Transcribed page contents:
%%
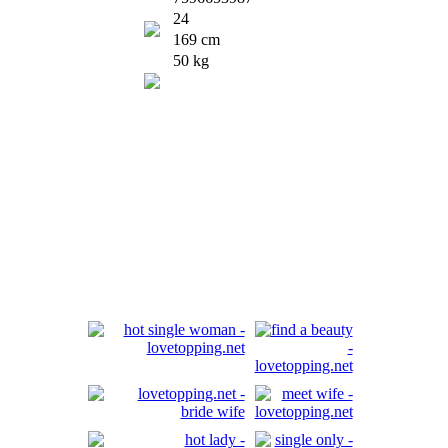
24
169 cm
50 kg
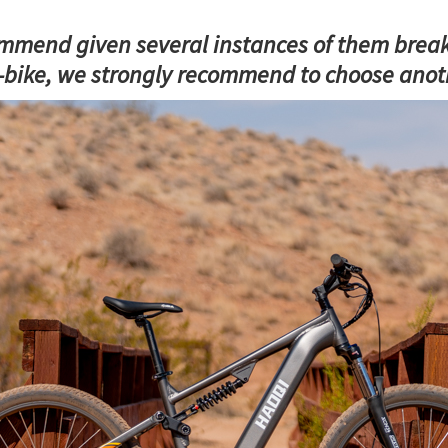
mend given several instances of them breaking
-bike, we strongly recommend to choose anoth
%%
Work order >> Could you output the lines above exactly, with no pictures included?

Expected answer >>
24
169 cm
50 kg
mend given several instances of them breaking
-bike, we strongly recommend to choose anoth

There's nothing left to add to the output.